Page-level text extractions
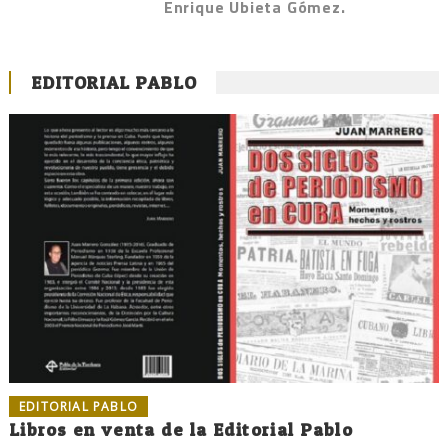
Enrique Ubieta Gómez.
EDITORIAL PABLO
EDITORIAL PABLO
Libros en venta de la Editorial Pablo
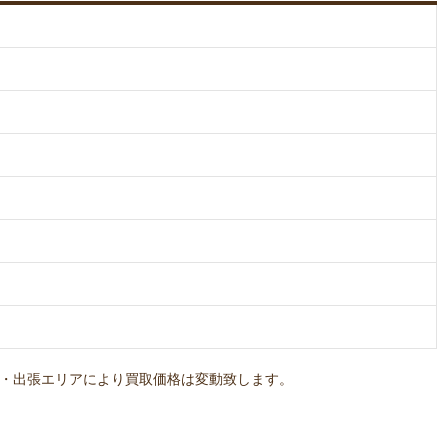
・出張エリアにより買取価格は変動致します。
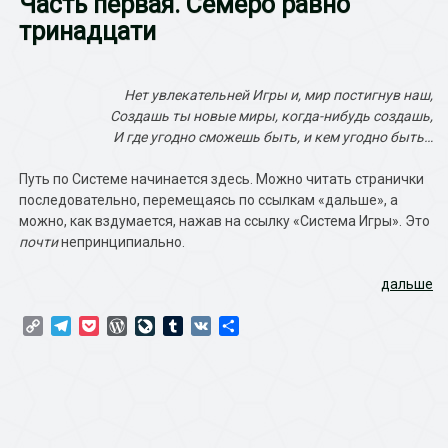
Часть первая. Семеро равно
тринадцати
Нет увлекательней Игры и, мир постигнув наш,
Создашь ты новые миры, когда-нибудь создашь,
И где угодно сможешь быть, и кем угодно быть…
Путь по Системе начинается здесь. Можно читать странички
последовательно, перемещаясь по ссылкам «дальше», а
можно, как вздумается, нажав на ссылку «Система Игры». Это
почти
непринципиально.
дальше
Copy
Telegram
Pocket
WordPress
LiveJournal
Tumblr
VK
Отправить
Link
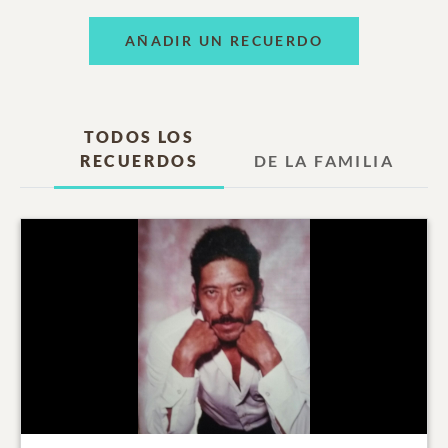
AÑADIR UN RECUERDO
TODOS LOS
RECUERDOS
DE LA FAMILIA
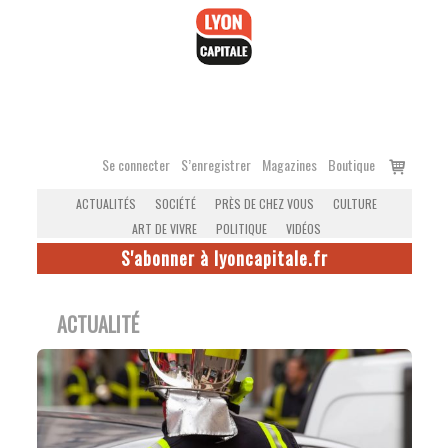
Accéder
au
contenu
Voir
Se connecter
S’enregistrer
Magazines
Boutique
le
ACTUALITÉS
SOCIÉTÉ
PRÈS DE CHEZ VOUS
CULTURE
panier
ART DE VIVRE
POLITIQUE
VIDÉOS
S'abonner à lyoncapitale.fr
ACTUALITÉ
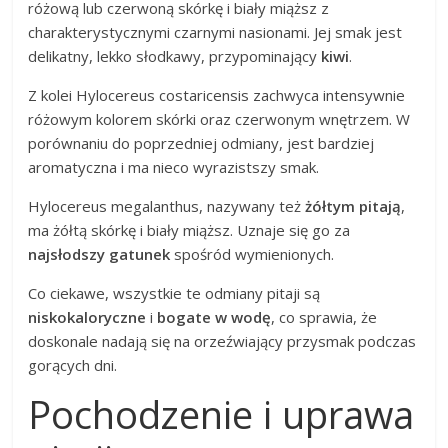
różową lub czerwoną skórkę i biały miąższ z
charakterystycznymi czarnymi nasionami. Jej smak jest
delikatny, lekko słodkawy, przypominający
kiwi
.
Z kolei Hylocereus costaricensis zachwyca intensywnie
różowym kolorem skórki oraz czerwonym wnętrzem. W
porównaniu do poprzedniej odmiany, jest bardziej
aromatyczna i ma nieco wyrazistszy smak.
Hylocereus megalanthus, nazywany też
żółtym pitają
,
ma żółtą skórkę i biały miąższ. Uznaje się go za
najsłodszy gatunek
spośród wymienionych.
Co ciekawe, wszystkie te odmiany pitaji są
niskokaloryczne
i
bogate w wodę
, co sprawia, że
doskonale nadają się na orzeźwiający przysmak podczas
gorących dni.
Pochodzenie i uprawa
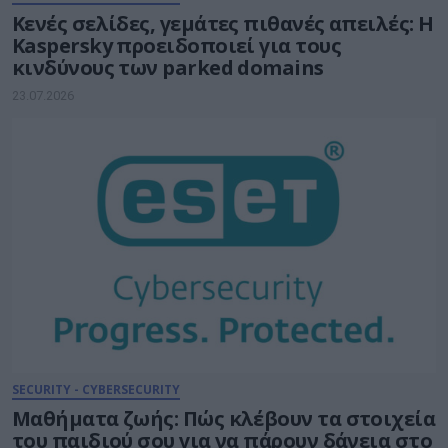
Κενές σελίδες, γεμάτες πιθανές απειλές: Η
Kaspersky προειδοποιεί για τους
κινδύνους των parked domains
23.07.2026
SECURITY - CYBERSECURITY
Μαθήματα ζωής: Πώς κλέβουν τα στοιχεία
του παιδιού σου για να πάρουν δάνεια στο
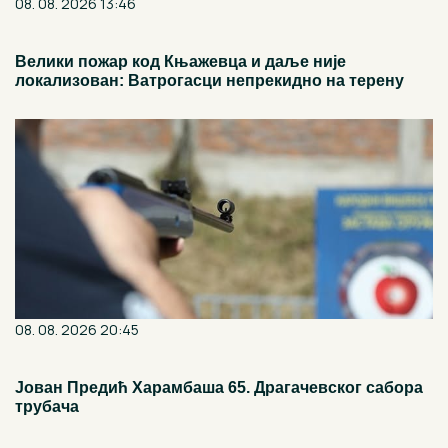
08. 08. 2026 13:46
Велики пожар код Књажевца и даље није
локализован: Ватрогасци непрекидно на терену
08. 08. 2026 20:45
Јован Предић Харамбаша 65. Драгачевског сабора
трубача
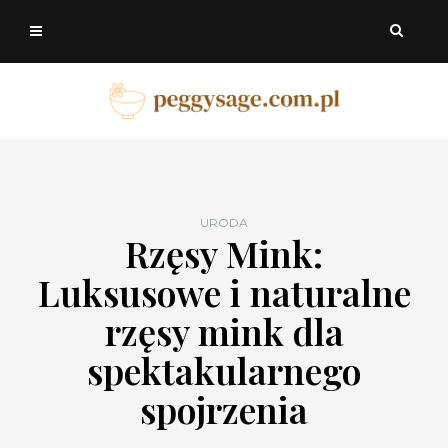
URODA
Rzęsy Mink:
Luksusowe i naturalne
rzęsy mink dla
spektakularnego
spojrzenia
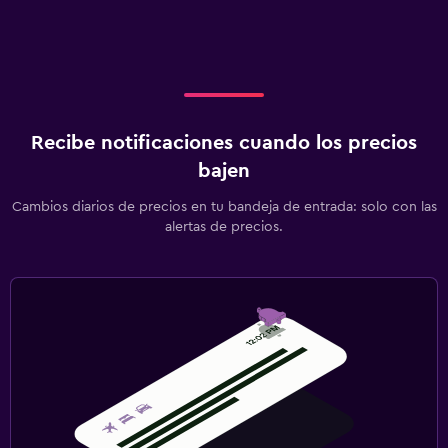
Recibe notificaciones cuando los precios
bajen
Cambios diarios de precios en tu bandeja de entrada: solo con las
alertas de precios.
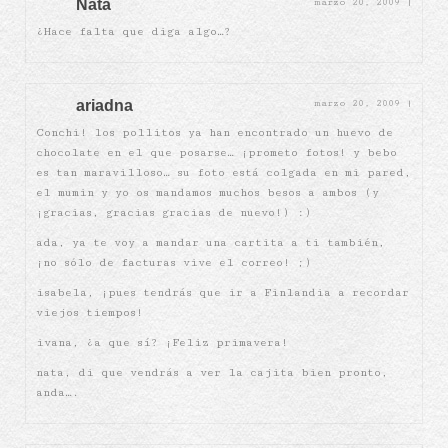
Nata
marzo 20, 2009
|
¿Hace falta que diga algo…?
ariadna
marzo 20, 2009
|
Conchi! los pollitos ya han encontrado un huevo de
chocolate en el que posarse… ¡prometo fotos! y bebo
es tan maravilloso… su foto está colgada en mi pared,
el mumin y yo os mandamos muchos besos a ambos (y
¡gracias, gracias gracias de nuevo!) :)
ada, ya te voy a mandar una cartita a ti también,
¡no sólo de facturas vive el correo! ;)
isabela, ¡pues tendrás que ir a Finlandia a recordar
viejos tiempos!
ivana, ¿a que sí? ¡Feliz primavera!
nata, di que vendrás a ver la cajita bien pronto,
anda….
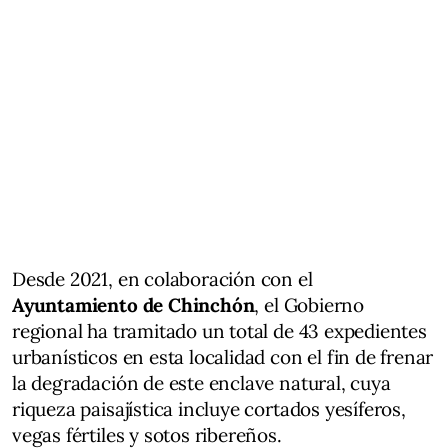
Desde 2021, en colaboración con el
Ayuntamiento de Chinchón
, el Gobierno
regional ha tramitado un total de 43 expedientes
urbanísticos en esta localidad con el fin de frenar
la degradación de este enclave natural, cuya
riqueza paisajística incluye cortados yesíferos,
vegas fértiles y sotos ribereños.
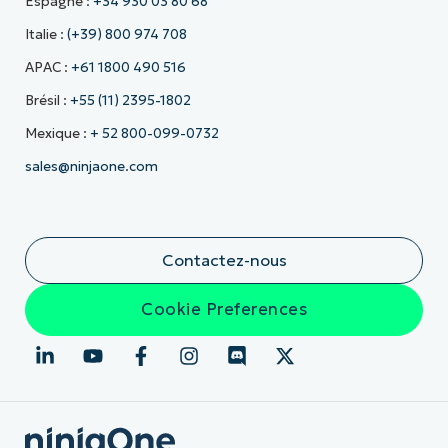
Espagne :
+34 930 03 80 68
Italie :
(+39) 800 974 708
APAC :
+61 1800 490 516
Brésil :
+55 (11) 2395-1802
Mexique :
+ 52 800-099-0732
sales@ninjaone.com
Contactez-nous
Cookie Preferences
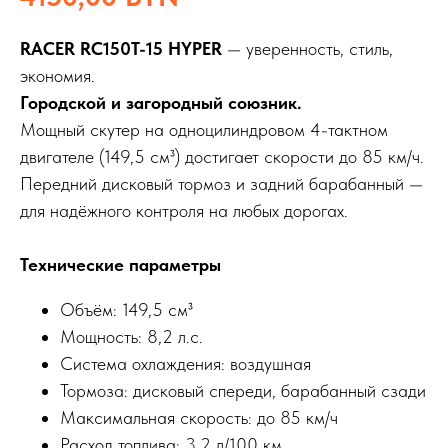
RACER RC150T-15 HYPER
— уверенность, стиль,
экономия.
Городской и загородный союзник.
Мощный скутер на одноцилиндровом 4-тактном
двигателе (149,5 см³) достигает скорости до 85 км/ч.
Передний дисковый тормоз и задний барабанный —
для надёжного контроля на любых дорогах.
Технические параметры
Объём: 149,5 см³
Мощность: 8,2 л.с.
Система охлаждения: воздушная
Тормоза: дисковый спереди, барабанный сзади
Максимальная скорость: до 85 км/ч
Расход топлива: 3,2 л/100 км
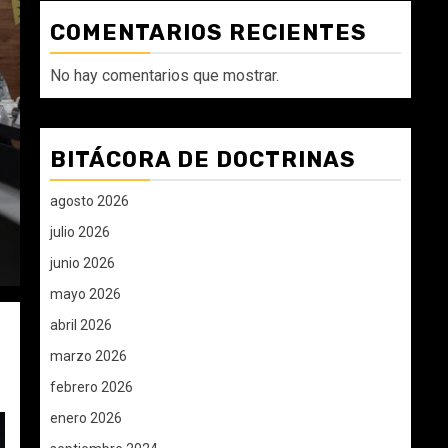
COMENTARIOS RECIENTES
No hay comentarios que mostrar.
BITÁCORA DE DOCTRINAS
agosto 2026
julio 2026
junio 2026
mayo 2026
abril 2026
marzo 2026
febrero 2026
enero 2026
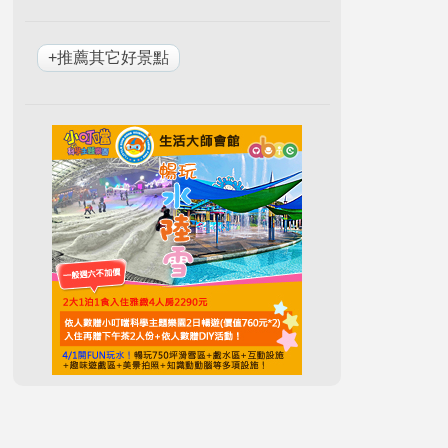
+推薦其它好景點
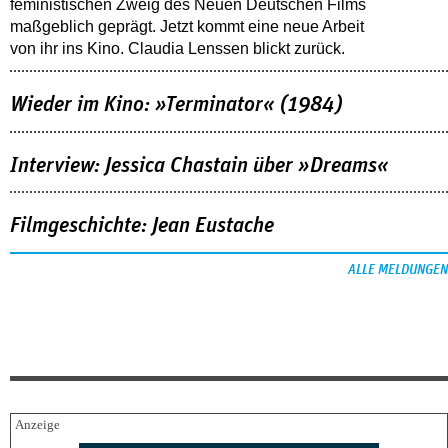
feministischen Zweig des Neuen Deutschen Films
maßgeblich geprägt. Jetzt kommt eine neue Arbeit
von ihr ins Kino. Claudia Lenssen blickt zurück.
Wieder im Kino: »Terminator« (1984)
Interview: Jessica Chastain über »Dreams«
Filmgeschichte: Jean Eustache
ALLE MELDUNGEN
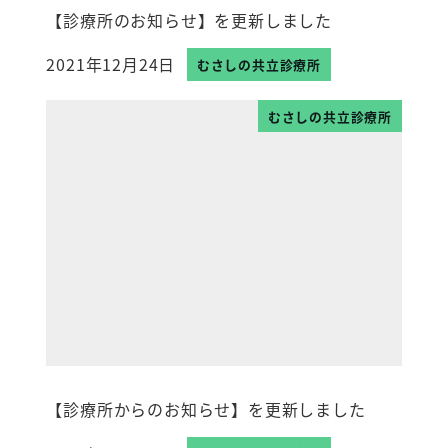
【診療所のお知らせ】を更新しました
2021年12月24日
むさしの共立診療所
投稿日
むさしの共立診療所
【診療所からのお知らせ】を更新しました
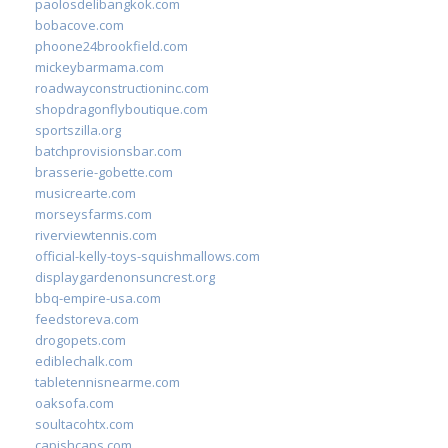
paolosdelibangkok.com
bobacove.com
phoone24brookfield.com
mickeybarmama.com
roadwayconstructioninc.com
shopdragonflyboutique.com
sportszilla.org
batchprovisionsbar.com
brasserie-gobette.com
musicrearte.com
morseysfarms.com
riverviewtennis.com
official-kelly-toys-squishmallows.com
displaygardenonsuncrest.org
bbq-empire-usa.com
feedstoreva.com
drogopets.com
ediblechalk.com
tabletennisnearme.com
oaksofa.com
soultacohtx.com
capishcaps.com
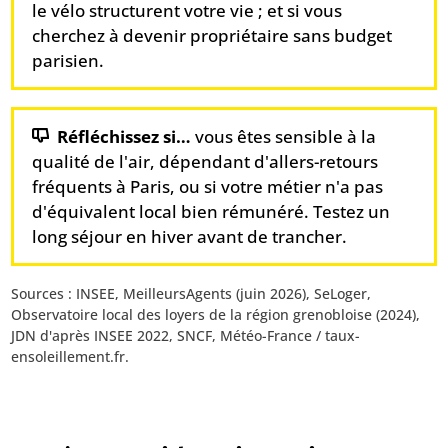
le vélo structurent votre vie ; et si vous
cherchez à devenir propriétaire sans budget
parisien.
Réfléchissez si…
vous êtes sensible à la
qualité de l'air, dépendant d'allers-retours
fréquents à Paris, ou si votre métier n'a pas
d'équivalent local bien rémunéré. Testez un
long séjour en hiver avant de trancher.
Sources : INSEE, MeilleursAgents (juin 2026), SeLoger,
Observatoire local des loyers de la région grenobloise (2024),
JDN d'après INSEE 2022, SNCF, Météo-France / taux-
ensoleillement.fr.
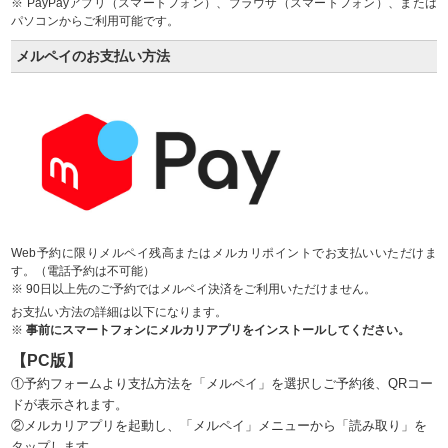
※ PayPayアプリ（スマートフォン）、ブラウザ（スマートフォン）、または
パソコンからご利用可能です。
メルペイのお支払い方法
Web予約に限りメルペイ残高またはメルカリポイントでお支払いいただけま
す。（電話予約は不可能）
※ 90日以上先のご予約ではメルペイ決済をご利用いただけません。
お支払い方法の詳細は以下になります。
※
事前にスマートフォンにメルカリアプリをインストールしてください。
【PC版】
①予約フォームより支払方法を「メルペイ」を選択しご予約後、QRコー
ドが表示されます。
②メルカリアプリを起動し、「メルペイ」メニューから「読み取り」を
タップします。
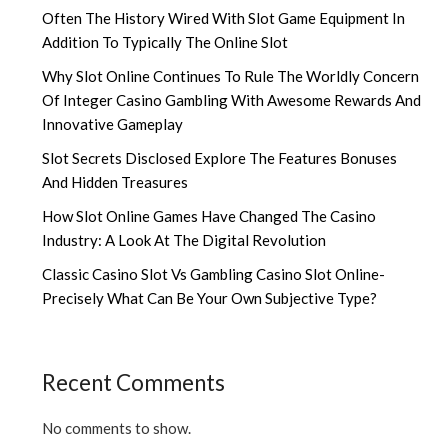
Often The History Wired With Slot Game Equipment In
Addition To Typically The Online Slot
Why Slot Online Continues To Rule The Worldly Concern
Of Integer Casino Gambling With Awesome Rewards And
Innovative Gameplay
Slot Secrets Disclosed Explore The Features Bonuses
And Hidden Treasures
How Slot Online Games Have Changed The Casino
Industry: A Look At The Digital Revolution
Classic Casino Slot Vs Gambling Casino Slot Online-
Precisely What Can Be Your Own Subjective Type?
Recent Comments
No comments to show.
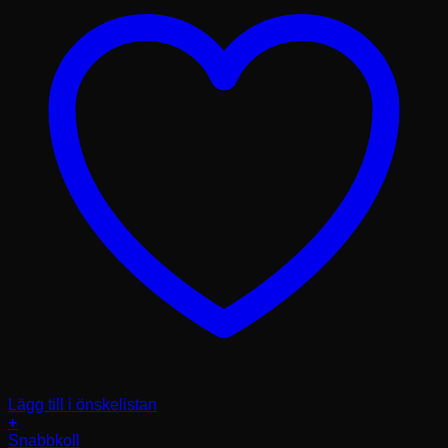
Lägg till i önskelistan
+
Den
Snabbkoll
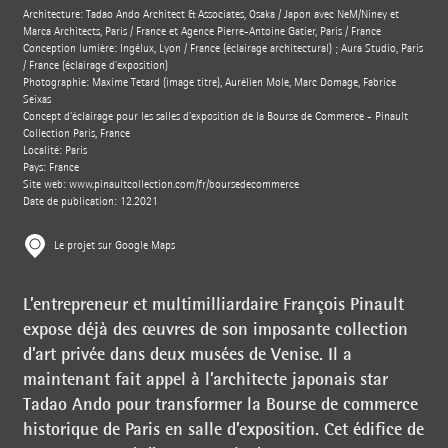
Architecture: Tadao Ando Architect & Associates, Osaka / Japon avec NeM/Niney et
Marca Architects, Paris / France et Agence Pierre-Antoine Gatier, Paris / France
Conception lumière: Ingélux, Lyon / France (éclairage architectural) ; Aura Studio, Paris
/ France (éclairage d'exposition)
Photographie: Maxime Tetard (image titre), Aurélien Mole, Marc Domage, Fabrice
Seixas
Concept d'éclairage pour les salles d'exposition de la Bourse de Commerce - Pinault
Collection Paris, France
Localité: Paris
Pays: France
Site web:
www.pinaultcollection.com/fr/boursedecommerce
Date de publication: 12.2021
Le projet sur Google Maps
L’entrepreneur et multimilliardaire François Pinault
expose déjà des œuvres de son imposante collection
d’art privée dans deux musées de Venise. Il a
maintenant fait appel à l’architecte japonais star
Tadao Ando pour transformer la Bourse de commerce
historique de Paris en salle d’exposition. Cet édifice de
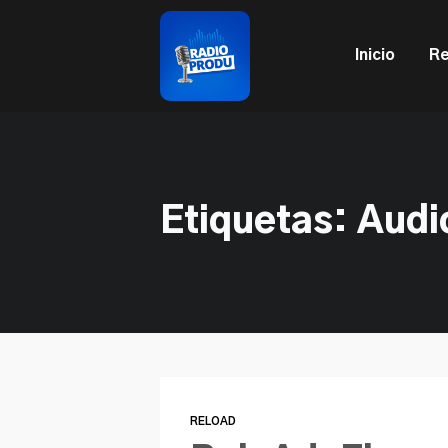
This is a placeholder for your sticky navigation bar. It sh
Inicio
Re
Etiquetas: Aud
RELOAD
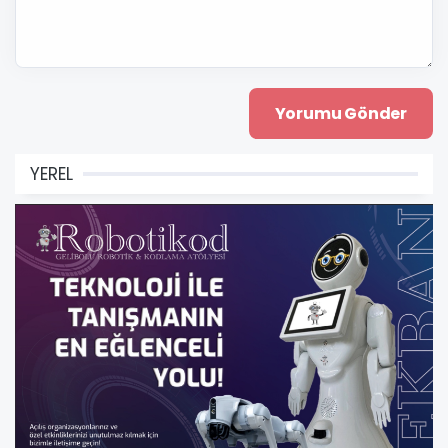
YEREL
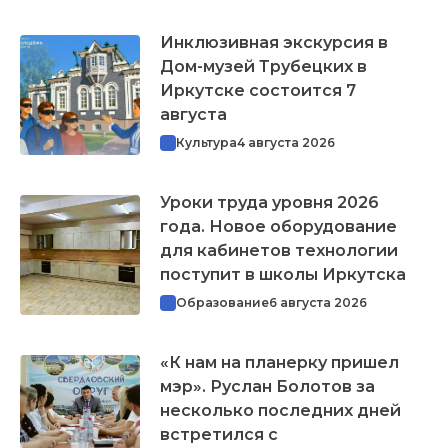
Инклюзивная экскурсия в
Дом-музей Трубецких в
Иркутске состоится 7
августа
Культура
4 августа 2026
Уроки труда уровня 2026
года. Новое оборудование
для кабинетов технологии
поступит в школы Иркутска
Образование
6 августа 2026
«К нам на планерку пришел
мэр». Руслан Болотов за
несколько последних дней
встретился с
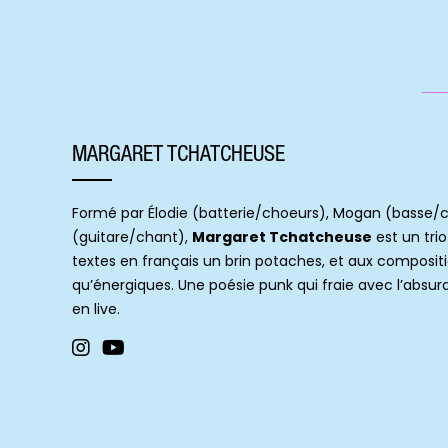
MARGARET TCHATCHEUSE
Formé par Élodie (batterie/choeurs), Mogan (basse/c
(guitare/chant),
Margaret Tchatcheuse
est un tri
textes en français un brin potaches, et aux composit
qu’énergiques. Une poésie punk qui fraie avec l’absur
en live.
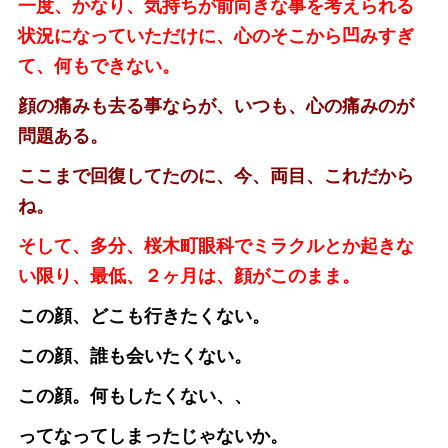
一度、かなり、気持ちが前向きな事を考えられる
状況になっていただけに、心のそこから凹みすぎ
て、何もできない。
顔の痛みも去る事ならが、いつも、心の痛みのが
問題ある。
ここまで回復してたのに、今、両目、これだから
ね。
そして、多分、桜木町眼科でミラクルとか起きな
い限り、最低、２ヶ月は、顔がこのまま。
この顔、どこも行きたくない。
この顔、誰も会いたくない。
この顔。何もしたくない、、
ってなってしまったじゃないか。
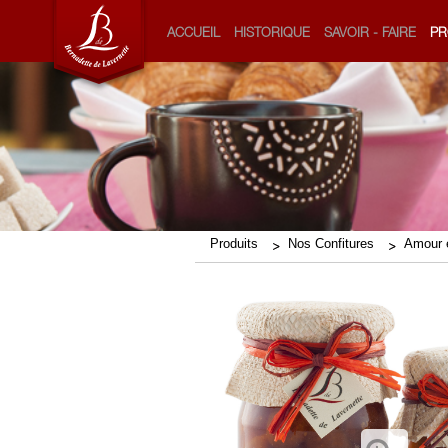
ACCUEIL
HISTORIQUE
SAVOIR - FAIRE
PR
Produits
Nos Confitures
Amour 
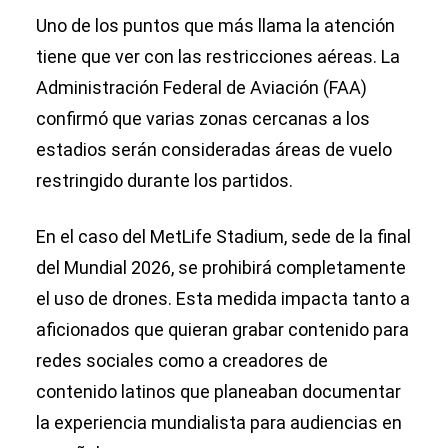
Uno de los puntos que más llama la atención
tiene que ver con las restricciones aéreas. La
Administración Federal de Aviación (FAA)
confirmó que varias zonas cercanas a los
estadios serán consideradas áreas de vuelo
restringido durante los partidos.
En el caso del MetLife Stadium, sede de la final
del Mundial 2026, se prohibirá completamente
el uso de drones. Esta medida impacta tanto a
aficionados que quieran grabar contenido para
redes sociales como a creadores de
contenido latinos que planeaban documentar
la experiencia mundialista para audiencias en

__ABOUT THIS EXERCISE__: With all pictures removed, reproduce the lines from the top of the entries above through the line containing "Κενές σελίδες, γεμάτες πιθανές απειλές: Η", exactly as written.

__RESULT FOR THIS EXERCISE__:
Enrique Ubieta Gómez.
EDITORIAL PABLO
EDITORIAL PABLO
Libros en venta de la Editorial Pablo
・出張エリアにより買取価格は変動致します。
Часть первая. Семеро равно
тринадцати
Нет увлекательней Игры и, мир постигнув наш,
Создашь ты новые миры, когда-нибудь создашь,
И где угодно сможешь быть, и кем угодно быть…
Путь по Системе начинается здесь. Можно читать странички
последовательно, перемещаясь по ссылкам «дальше», а
можно, как вздумается, нажав на ссылку «Система Игры». Это
почти
непринципиально.
дальше
Copy
Telegram
Pocket
WordPress
LiveJournal
Tumblr
VK
Отправить
Link
AÑADIR UN RECUERDO
TODOS LOS
RECUERDOS
DE LA FAMILIA
Accéder
au
contenu
Voir
Se connecter
S’enregistrer
Magazines
Boutique
le
ACTUALITÉS
SOCIÉTÉ
PRÈS DE CHEZ VOUS
CULTURE
panier
ART DE VIVRE
POLITIQUE
VIDÉOS
S'abonner à lyoncapitale.fr
ACTUALITÉ
różową lub czerwoną skórkę i biały miąższ z
charakterystycznymi czarnymi nasionami. Jej smak jest
delikatny, lekko słodkawy, przypominający
kiwi
.
Z kolei Hylocereus costaricensis zachwyca intensywnie
różowym kolorem skórki oraz czerwonym wnętrzem. W
porównaniu do poprzedniej odmiany, jest bardziej
aromatyczna i ma nieco wyrazistszy smak.
Hylocereus megalanthus, nazywany też
żółtym pitają
,
ma żółtą skórkę i biały miąższ. Uznaje się go za
najsłodszy gatunek
spośród wymienionych.
Co ciekawe, wszystkie te odmiany pitaji są
niskokaloryczne
i
bogate w wodę
, co sprawia, że
doskonale nadają się na orzeźwiający przysmak podczas
gorących dni.
Pochodzenie i uprawa
Κενές σελίδες, γεμάτες πιθανές απειλές: Η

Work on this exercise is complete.